"Nek, masak apa? " Edo datang ke rumah nenek Fatimah setelah pulang dari sekolahnya.
"Tuh ada asam pedas tongkol, makanlah, " jawab nenek yang sedang menjahit kain perca untuk dijadikan hiasan rumah saat ada acara adat.
Asam pedas tongkol masakan legenda yang gampang dibuat, tahan lama bisa dipanaskan berulang-ulang karena semakin lama akan terasa semakin enak.
Edo mengambil nasi dengan lauk asam pedas tongkol. Edo mulai menyuapi diri sendiri dengan lahap, ala remaja yang sedang masa pertumbuhan.
"Kakakmu sudah pulang Do? " Tanya nenek menatap cucu lelakinya yang sedang makan dengan lahapnya.
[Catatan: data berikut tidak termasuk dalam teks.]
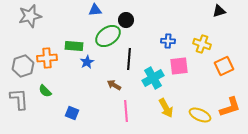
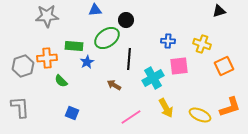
gray star: moved 17 px right; rotated 10 degrees clockwise
green ellipse: moved 1 px left, 2 px down
green semicircle: moved 16 px right, 10 px up
gray L-shape: moved 1 px right, 8 px down
pink line: moved 5 px right, 6 px down; rotated 60 degrees clockwise
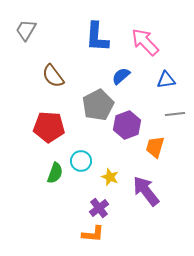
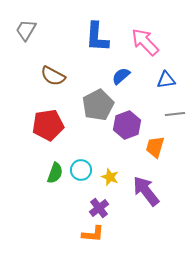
brown semicircle: rotated 25 degrees counterclockwise
red pentagon: moved 1 px left, 2 px up; rotated 12 degrees counterclockwise
cyan circle: moved 9 px down
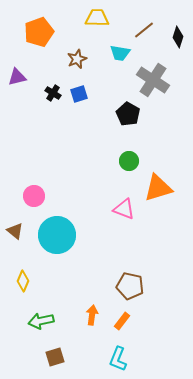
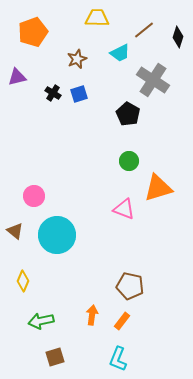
orange pentagon: moved 6 px left
cyan trapezoid: rotated 35 degrees counterclockwise
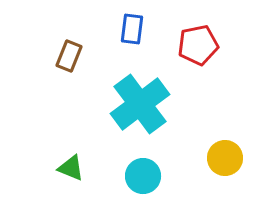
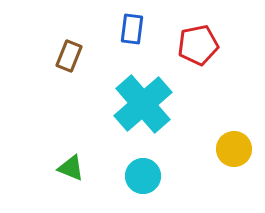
cyan cross: moved 3 px right; rotated 4 degrees counterclockwise
yellow circle: moved 9 px right, 9 px up
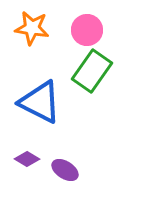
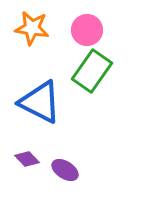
purple diamond: rotated 15 degrees clockwise
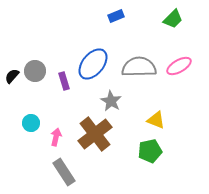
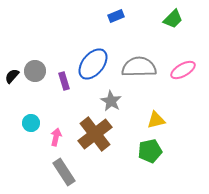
pink ellipse: moved 4 px right, 4 px down
yellow triangle: rotated 36 degrees counterclockwise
"Sudah Nek, Kak Eva memang hari ini nggak pergi, kak Yanti baru pulang, Hera palingan ke warung bang Udin dulu nek beli perlengkapan dapur, " jawab Edo setelah menelan makanan di mulutnya
Langkah kaki mendekat terdengar dan semakin kuat ketika menginjak lantai papan rumah nenek.
"Yanti, baru pulang kau? " tanya nenek Fatimah melihat kehadiran Yanti.
"Ya nek, aku makan ya nek, kak Eva belum masak, " Yanti bergerak ke dapur mengambil piring dan isinya.
"Sama kan kalau kak Yanti yang di rumah, juga gak bakal berasap tuh dapur, " celetuk Edo masih sibuk dengan makanannya.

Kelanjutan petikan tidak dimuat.